My brother Tom came to me, and he and I to Mr. Turner the Draper’s, and paid 15l. to him for cloth owing to him by my father for his mourning for my uncle, and so to his house, and there invited all the Honiwood’s to dinner on Monday next. So to the Exchange, and there all the news is of the French and Dutch joyning against us; but I do not think it yet true. So home to dinner, and in the afternoon to the office, and so to Sir W. Batten’s, where in discourse I heard the custom of the election of the Dukes of Genoa, who for two years are every day attended in the greatest state; and four or five hundred men always waiting upon him as a king; and when the two years are out, and another is chose, a messenger is, sent to him, who stands at the bottom of the stairs, and he at the top, and says, “Va.

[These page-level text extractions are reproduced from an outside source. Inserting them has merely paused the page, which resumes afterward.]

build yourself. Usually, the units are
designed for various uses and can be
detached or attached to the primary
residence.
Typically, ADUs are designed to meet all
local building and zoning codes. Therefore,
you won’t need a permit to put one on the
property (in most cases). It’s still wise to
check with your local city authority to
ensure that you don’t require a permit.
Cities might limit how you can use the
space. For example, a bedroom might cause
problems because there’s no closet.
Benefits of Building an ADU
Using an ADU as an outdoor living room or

Illustrissima Serenita sta finita, et puede andar en casa.” — “Your serenity is now ended; and now you may be going home,” and so claps on his hat. And the old Duke (having by custom sent his goods home before), walks away, it may be but with one man at his heels; and the new one brought immediately in his room, in the greatest state in the world. Another account was told us, how in the Dukedom of Ragusa, in the Adriatique (a State that is little, but more ancient, they say, than Venice, and is called the mother of Venice, and the Turks lie round about it), that they change all the officers of their guard, for fear of conspiracy, every twenty-four hours, so that nobody knows who shall be captain of the guard to-night; but two men come to a man, and lay hold of him as a prisoner, and carry him to the place; and there he hath the keys of the garrison given him, and he presently issues his orders for that night’s watch: and so always from night to night. Sir Wm. Rider told the first of his own knowledge; and both he and Sir W. Batten confirm the last.
Hence home and to read, and so to bed, but very late again.

In mourning
for Monday:
the news I do
not think true
the election
every year
another mess at
the bottom and
at the top
serenity ended
by one man
and how the state
is the mother
of fear
so nobody knows
who shall be
a prisoner
or a night
rider now.


Erasure poem derived from The Diary of Samuel Pepys, Saturday 11 January 1661/62.